### What you are asked to do
I need each line of the entries below that includes the string "para".

### Information provided
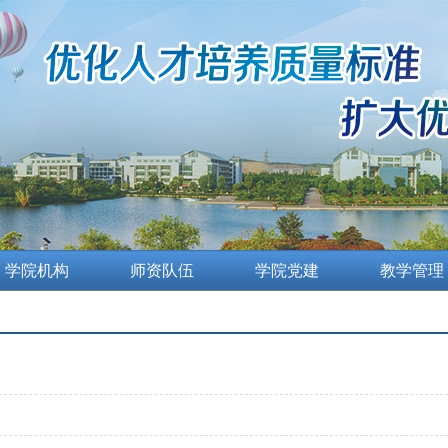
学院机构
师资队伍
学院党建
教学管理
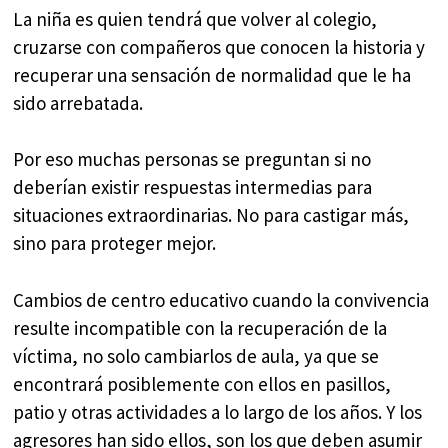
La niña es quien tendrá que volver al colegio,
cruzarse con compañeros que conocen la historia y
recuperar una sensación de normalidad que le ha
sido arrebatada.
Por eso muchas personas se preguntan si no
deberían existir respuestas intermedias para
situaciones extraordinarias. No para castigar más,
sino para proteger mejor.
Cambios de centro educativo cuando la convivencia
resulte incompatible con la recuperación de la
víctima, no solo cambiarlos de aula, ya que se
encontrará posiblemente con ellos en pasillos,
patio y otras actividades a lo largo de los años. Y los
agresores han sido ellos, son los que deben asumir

* * *

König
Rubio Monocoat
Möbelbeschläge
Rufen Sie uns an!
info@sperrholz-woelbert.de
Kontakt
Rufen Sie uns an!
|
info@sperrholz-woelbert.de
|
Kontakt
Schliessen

### Final answer
deberían existir respuestas intermedias para
situaciones extraordinarias. No para castigar más,
sino para proteger mejor.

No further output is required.